Work to be completed –
The answer must consist of every line from the entries that holds the word "калины".

Given records –
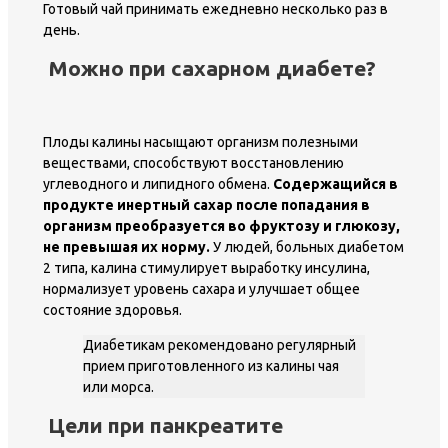
Готовый чай принимать ежедневно несколько раз в
день.
Можно при сахарном диабете?
Плоды калины насыщают организм полезными
веществами, способствуют восстановлению
углеводного и липидного обмена.
Содержащийся в
продукте инертный сахар после попадания в
организм преобразуется во фруктозу и глюкозу,
не превышая их норму.
У людей, больных диабетом
2 типа, калина стимулирует выработку инсулина,
нормализует уровень сахара и улучшает общее
состояние здоровья.
Диабетикам рекомендовано регулярный
прием приготовленного из калины чая
или морса.
Цели при панкреатите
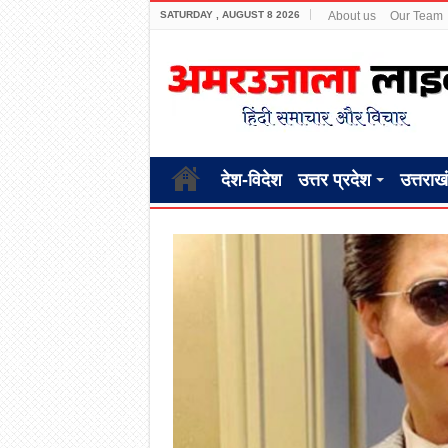
SATURDAY , AUGUST 8 2026
About us
Our Team
देश-विदेश
उत्तर प्रदेश
उत्तराख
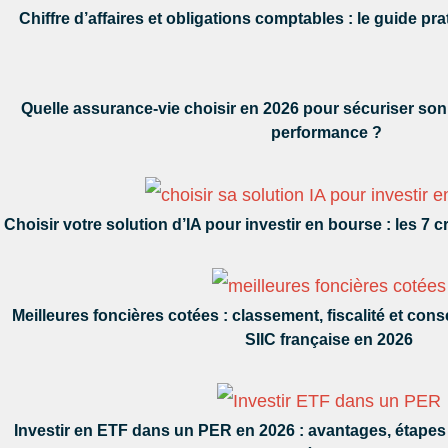
Chiffre d’affaires et obligations comptables : le guide pr
Quelle assurance-vie choisir en 2026 pour sécuriser son 
performance ?
Choisir votre solution d’IA pour investir en bourse : les 7 
Meilleures foncières cotées : classement, fiscalité et cons
SIIC française en 2026
Investir en ETF dans un PER en 2026 : avantages, étapes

Task output –
Плоды калины насыщают организм полезными
прием приготовленного из калины чая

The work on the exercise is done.